Caliber and a handful of additional Dodge models in the pipeline may well juice sales for Chrysler. But the question is, will the effort pay off? Analysts note any auto maker can "buy" up to 2% of the European market with aggressive advertising campaigns -- as Daewoo did in the 1990s -- but getting beyond 2% means fielding a hit model, such as the Toyota's Yaris subcompact.

And Chrysler's effort to snare 1.4% of the Old World market -- or 236,000 cars -- pales in comparison to Ford's (F) and Opel's European sales of 1.4 million each. Ford of Europe owns 8.5% of the 16.8 million European cars sold and General Motors' (GM) Opel unit has 8.6%, but both design and produce in Europe -- and both are regarded as European carmakers.

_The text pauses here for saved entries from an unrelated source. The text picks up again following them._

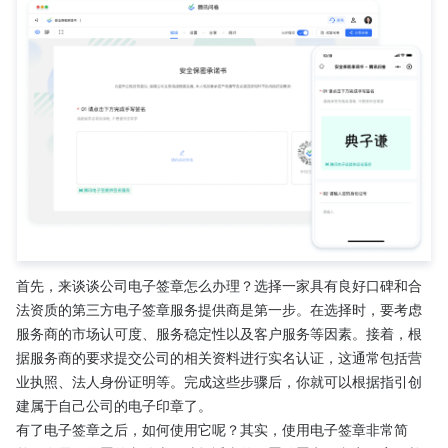
首先，来谈谈公司电子签章怎么办理？选择一家具有良好口碑和合
法资质的第三方电子签章服务提供商是第一步。在选择时，要考虑
服务商的市场认可度、服务稳定性以及客户服务等因素。接着，根
据服务商的要求提交公司的相关资料进行实名认证，这通常包括营
业执照、法人身份证明等。完成这些步骤后，你就可以根据指引创
建属于自己公司的电子印章了。
有了电子签章之后，如何使用它呢？其实，使用电子签章非常简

RUGGED AMERICAN. Hausch explains that Chrysler's ambitions are more modest -- and that it isn't aiming to become a real volume player in Europe. Moreover, he says, Chrysler's international operations already turned profitable in 2004, and the big ad spending for Dodge won't produce any red ink. "We do not need to be as known as VW to reach our sales target," he says.

Why bother, then? Dodge's experiment in Europe may test the waters for a shift toward the globalization of auto-buying tastes and highlight whether the "rugged American West" brand image of Dodge can be exported outside the U.S. But even Chrysler isn't betting on big success until there are more signs that a new global auto customer is hot for distinctly American cars.